### TASK DESCRIPTION:
Produce word for word the lines of the data below running from the one that has "Kardiologen" to the one that has "sprays spécifiquement destinés comme", inclusive, and no others.

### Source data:

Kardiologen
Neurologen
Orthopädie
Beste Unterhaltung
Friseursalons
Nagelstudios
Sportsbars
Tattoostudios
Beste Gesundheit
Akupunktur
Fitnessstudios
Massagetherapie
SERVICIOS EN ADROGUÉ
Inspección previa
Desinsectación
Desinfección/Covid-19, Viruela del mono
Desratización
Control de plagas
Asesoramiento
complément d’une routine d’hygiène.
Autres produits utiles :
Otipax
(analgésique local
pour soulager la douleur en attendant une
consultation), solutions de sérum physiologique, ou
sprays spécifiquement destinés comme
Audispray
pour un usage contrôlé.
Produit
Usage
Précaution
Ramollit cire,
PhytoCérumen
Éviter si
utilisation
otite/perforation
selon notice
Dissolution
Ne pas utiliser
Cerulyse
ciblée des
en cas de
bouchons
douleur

...

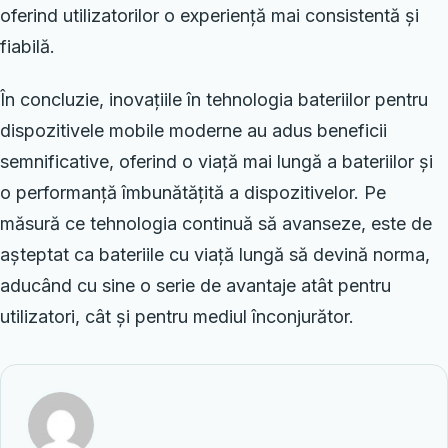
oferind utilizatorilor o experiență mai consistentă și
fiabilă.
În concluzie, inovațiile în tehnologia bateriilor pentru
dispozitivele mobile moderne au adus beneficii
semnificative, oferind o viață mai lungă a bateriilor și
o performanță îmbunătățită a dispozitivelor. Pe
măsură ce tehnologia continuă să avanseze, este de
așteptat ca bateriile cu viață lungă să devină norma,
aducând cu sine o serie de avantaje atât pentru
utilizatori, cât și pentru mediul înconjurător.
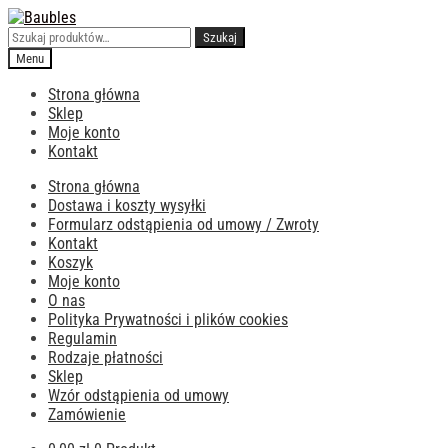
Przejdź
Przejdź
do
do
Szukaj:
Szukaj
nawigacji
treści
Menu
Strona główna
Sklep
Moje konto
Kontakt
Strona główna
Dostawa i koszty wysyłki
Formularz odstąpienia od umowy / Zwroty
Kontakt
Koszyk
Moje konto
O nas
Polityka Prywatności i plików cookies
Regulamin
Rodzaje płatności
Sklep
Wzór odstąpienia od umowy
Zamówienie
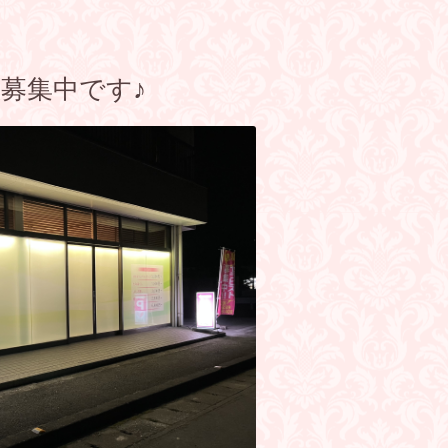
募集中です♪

### REPLY:
Kardiologen
Neurologen
Orthopädie
Beste Unterhaltung
Friseursalons
Nagelstudios
Sportsbars
Tattoostudios
Beste Gesundheit
Akupunktur
Fitnessstudios
Massagetherapie
SERVICIOS EN ADROGUÉ
Inspección previa
Desinsectación
Desinfección/Covid-19, Viruela del mono
Desratización
Control de plagas
Asesoramiento
complément d’une routine d’hygiène.
Autres produits utiles :
Otipax
(analgésique local
pour soulager la douleur en attendant une
consultation), solutions de sérum physiologique, ou
sprays spécifiquement destinés comme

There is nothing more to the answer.